Work to be completed.
Skip any pictures. Repeat the data exactly, from its first line through the line that holds "sequences, as the cat uses his cunning and", both included.

Extracted page text data
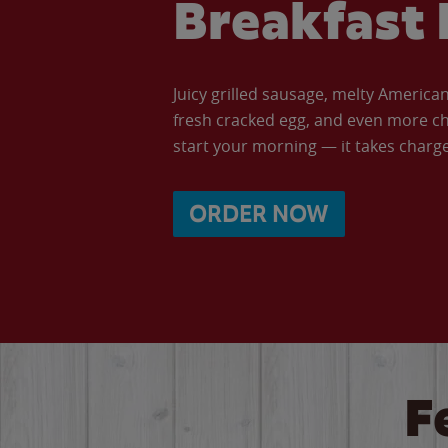
Breakfast 
Juicy grilled sausage, melty Americ
fresh cracked egg, and even more ch
start your morning — it takes charge 
ORDER NOW
F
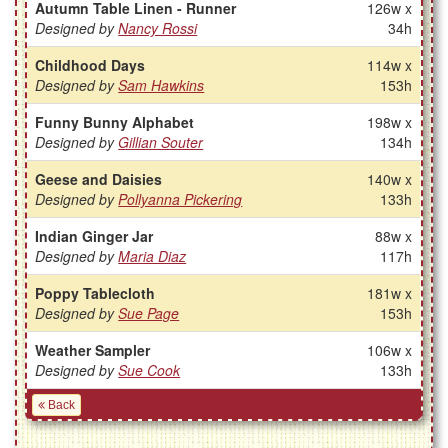
Autumn Table Linen - Runner
126w x
Designed by
Nancy Rossi
34h
Childhood Days
114w x
Designed by
Sam Hawkins
153h
Funny Bunny Alphabet
198w x
Designed by
Gillian Souter
134h
Geese and Daisies
140w x
Designed by
Pollyanna Pickering
133h
Indian Ginger Jar
88w x
Designed by
Maria Diaz
117h
Poppy Tablecloth
181w x
Designed by
Sue Page
153h
Weather Sampler
106w x
Designed by
Sue Cook
133h
Back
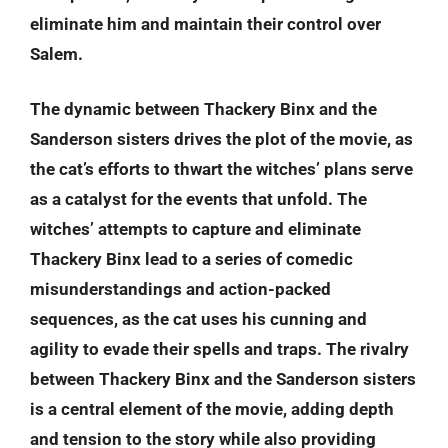
eliminate him and maintain their control over
Salem.
The dynamic between Thackery Binx and the
Sanderson sisters drives the plot of the movie, as
the cat’s efforts to thwart the witches’ plans serve
as a catalyst for the events that unfold. The
witches’ attempts to capture and eliminate
Thackery Binx lead to a series of comedic
misunderstandings and action-packed
sequences, as the cat uses his cunning and
agility to evade their spells and traps. The rivalry
between Thackery Binx and the Sanderson sisters
is a central element of the movie, adding depth
and tension to the story while also providing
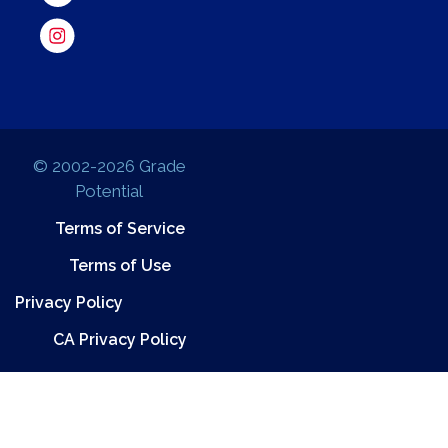
© 2002-2026 Grade
Potential
Terms of Service
Terms of Use
Privacy Policy
CA Privacy Policy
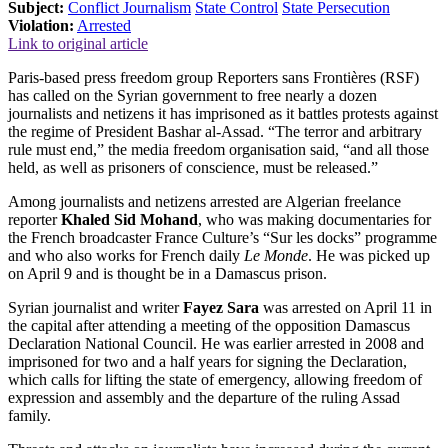
Subject:
Conflict Journalism
State Control
State Persecution
Violation:
Arrested
Link to original article
Paris-based press freedom group Reporters sans Frontières (RSF)
has called on the Syrian government to free nearly a dozen
journalists and netizens it has imprisoned as it battles protests against
the regime of President Bashar al-Assad. “The terror and arbitrary
rule must end,” the media freedom organisation said, “and all those
held, as well as prisoners of conscience, must be released.”
Among journalists and netizens arrested are Algerian freelance
reporter
Khaled Sid Mohand
, who was making documentaries for
the French broadcaster France Culture’s “Sur les docks” programme
and who also works for French daily
Le Monde
. He was picked up
on April 9 and is thought be in a Damascus prison.
Syrian journalist and writer
Fayez Sara
was arrested on April 11 in
the capital after attending a meeting of the opposition Damascus
Declaration National Council. He was earlier arrested in 2008 and
imprisoned for two and a half years for signing the Declaration,
which calls for lifting the state of emergency, allowing freedom of
expression and assembly and the departure of the ruling Assad
family.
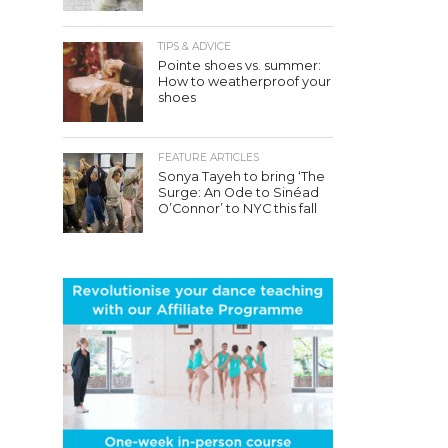
TIPS & ADVICE
Pointe shoes vs. summer:
How to weatherproof your
shoes
FEATURE ARTICLES
Sonya Tayeh to bring ‘The
Surge: An Ode to Sinéad
O’Connor’ to NYC this fall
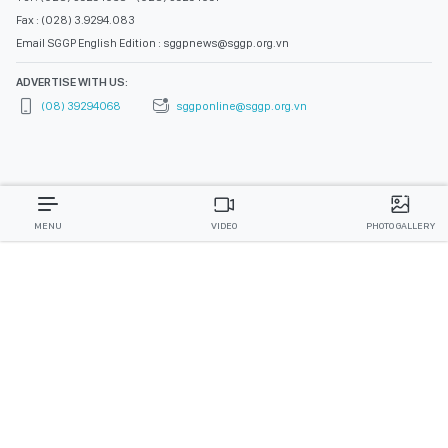
Fax : (028) 3.9294.083
Email SGGP English Edition : sggpnews@sggp.org.vn
ADVERTISE WITH US:
(08) 39294068
sggponline@sggp.org.vn
MENU
VIDEO
PHOTO GALLERY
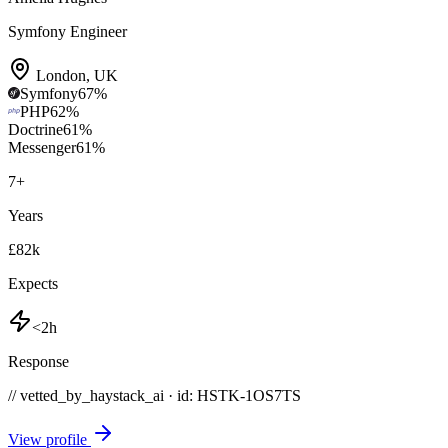
Symfony Engineer
London
,
UK
Symfony
67
%
PHP
62
%
Doctrine
61
%
Messenger
61
%
7
+
Years
£82k
Expects
<2h
Response
// vetted_by_haystack_ai · id: HSTK-
1OS7TS
View profile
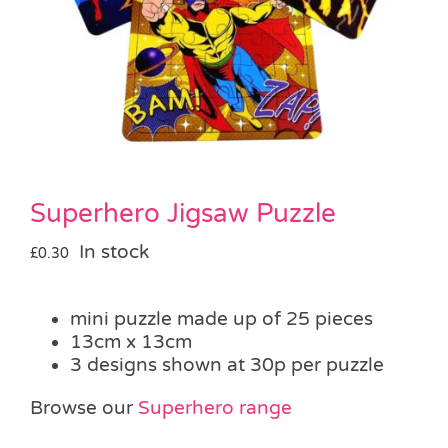
Pass the Parcel
Halloween
SALE
Superhero Jigsaw Puzzle
In stock
£
0.30
mini puzzle made up of 25 pieces
13cm x 13cm
3 designs shown at 30p per puzzle
Browse our
Superhero range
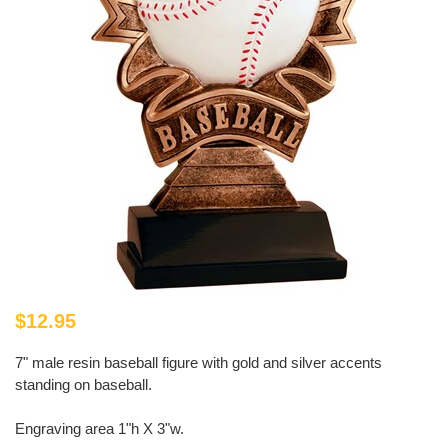
$12.95
7" male resin baseball figure with gold and silver accents
standing on baseball.
Engraving area 1"h X 3"w.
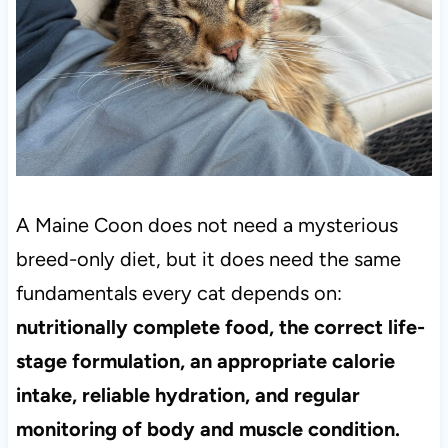
A Maine Coon does not need a mysterious
breed-only diet, but it does need the same
fundamentals every cat depends on:
nutritionally complete food, the correct life-
stage formulation, an appropriate calorie
intake, reliable hydration, and regular
monitoring of body and muscle condition.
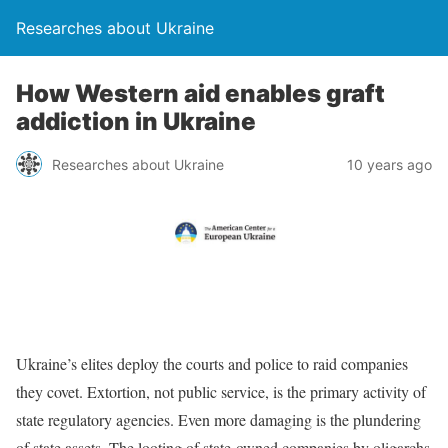
Researches about Ukraine
How Western aid enables graft
addiction in Ukraine
Researches about Ukraine
10 years ago
Ukraine’s elites deploy the courts and police to raid companies
they covet. Extortion, not public service, is the primary activity of
state regulatory agencies. Even more damaging is the plundering
of state assets. The looting of state-owned companies by oligarchs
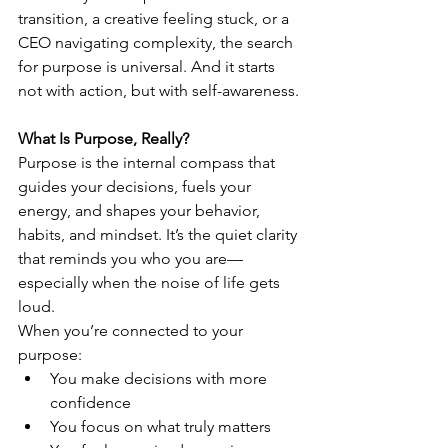
transition, a creative feeling stuck, or a 
CEO navigating complexity, the search 
for purpose is universal. And it starts 
not with action, but with self-awareness.
What Is Purpose, Really?
Purpose is the internal compass that 
guides your decisions, fuels your 
energy, and shapes your behavior, 
habits, and mindset. It’s the quiet clarity 
that reminds you who you are—
especially when the noise of life gets 
loud.
When you’re connected to your 
purpose:
You make decisions with more 
confidence
You focus on what truly matters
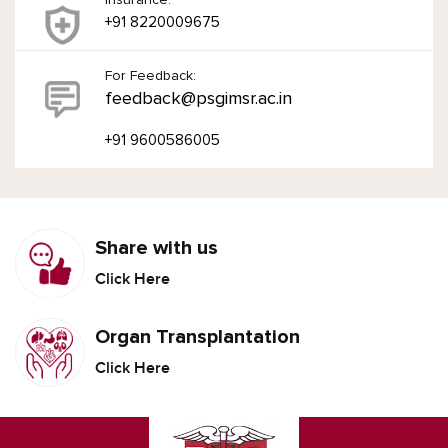
+91 8220009675
For Feedback:
feedback@psgimsr.ac.in
+91 9600586005
Share with us
Click Here
Organ Transplantation
Click Here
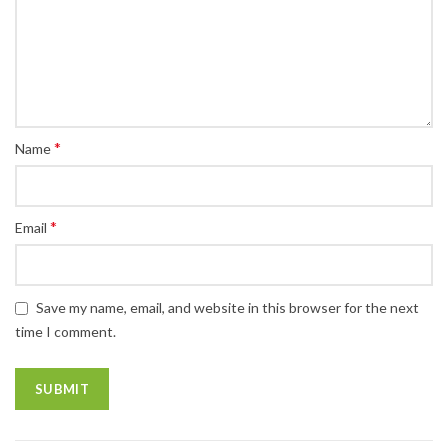
*
Name
*
Email
Save my name, email, and website in this browser for the next
time I comment.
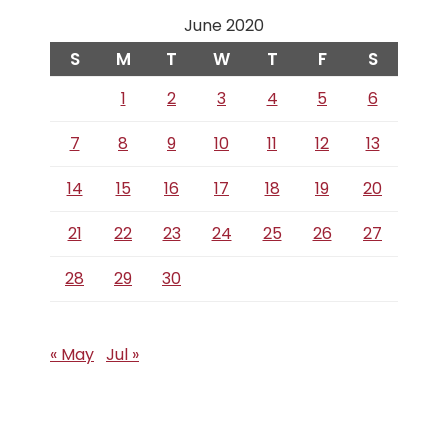
June 2020
S
M
T
W
T
F
S
1
2
3
4
5
6
7
8
9
10
11
12
13
14
15
16
17
18
19
20
21
22
23
24
25
26
27
28
29
30
« May
Jul »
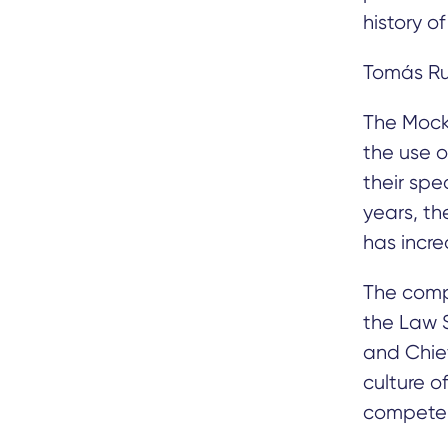
history o
Tomás Ru
The Mock 
the use o
their spe
years, th
has increa
The compe
the Law S
and Chief
culture o
competenc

Answer section.
Breakfast 
Juicy grilled sausage, melty Americ
fresh cracked egg, and even more ch
start your morning — it takes charge 
ORDER NOW
F
Autumn Table Linen - Runner
126w x
Designed by
Nancy Rossi
34h
Childhood Days
114w x
Designed by
Sam Hawkins
153h
Funny Bunny Alphabet
198w x
Designed by
Gillian Souter
134h
Geese and Daisies
140w x
Designed by
Pollyanna Pickering
133h
Indian Ginger Jar
88w x
Designed by
Maria Diaz
117h
Poppy Tablecloth
181w x
Designed by
Sue Page
153h
Weather Sampler
106w x
Designed by
Sue Cook
133h
Back
eliminate him and maintain their control over
Salem.
The dynamic between Thackery Binx and the
Sanderson sisters drives the plot of the movie, as
the cat’s efforts to thwart the witches’ plans serve
as a catalyst for the events that unfold. The
witches’ attempts to capture and eliminate
Thackery Binx lead to a series of comedic
misunderstandings and action-packed
sequences, as the cat uses his cunning and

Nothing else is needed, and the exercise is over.